(Problem to solve)
Scan the entries below and return each line that contains "стали".

[Extracted page text data]
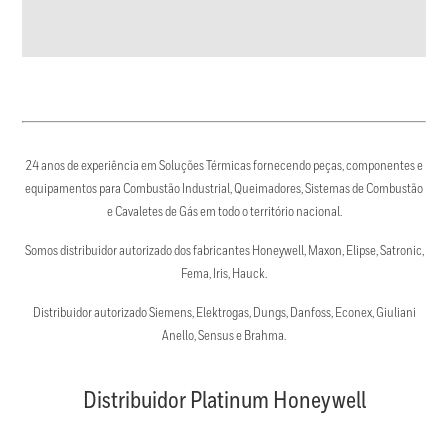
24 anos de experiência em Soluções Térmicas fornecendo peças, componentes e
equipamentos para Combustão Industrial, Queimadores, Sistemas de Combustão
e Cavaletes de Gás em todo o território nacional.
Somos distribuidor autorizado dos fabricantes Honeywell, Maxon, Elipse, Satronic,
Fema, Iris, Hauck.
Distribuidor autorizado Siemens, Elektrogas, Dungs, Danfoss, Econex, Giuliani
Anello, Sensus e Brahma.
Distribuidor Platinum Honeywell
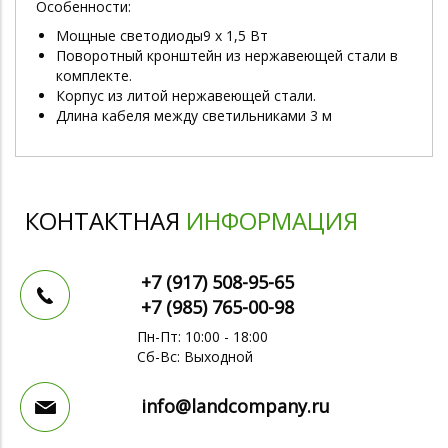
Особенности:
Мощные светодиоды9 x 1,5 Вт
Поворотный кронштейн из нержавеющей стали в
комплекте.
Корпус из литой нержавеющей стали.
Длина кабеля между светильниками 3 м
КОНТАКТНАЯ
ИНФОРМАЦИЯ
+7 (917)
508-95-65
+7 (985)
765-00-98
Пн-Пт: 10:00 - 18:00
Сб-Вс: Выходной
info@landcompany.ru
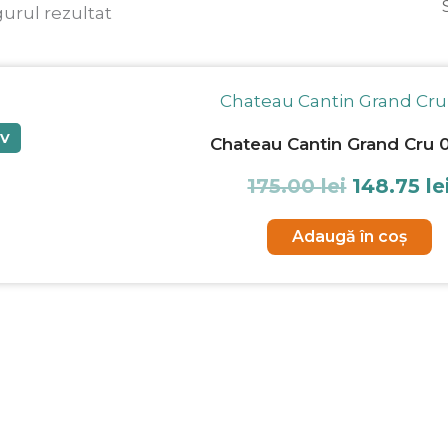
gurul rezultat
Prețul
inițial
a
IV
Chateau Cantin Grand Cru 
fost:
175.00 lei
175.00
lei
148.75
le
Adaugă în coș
==
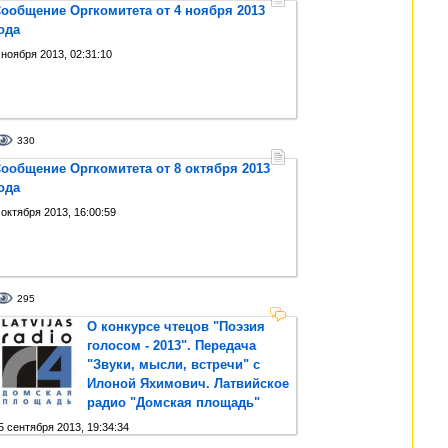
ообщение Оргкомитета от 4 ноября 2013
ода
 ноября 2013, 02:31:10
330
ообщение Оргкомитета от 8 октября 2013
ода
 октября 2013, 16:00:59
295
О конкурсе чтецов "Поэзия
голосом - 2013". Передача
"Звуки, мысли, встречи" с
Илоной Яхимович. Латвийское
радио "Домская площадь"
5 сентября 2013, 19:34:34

(Result of the task)
Поворотный кронштейн из нержавеющей стали в
Корпус из литой нержавеющей стали.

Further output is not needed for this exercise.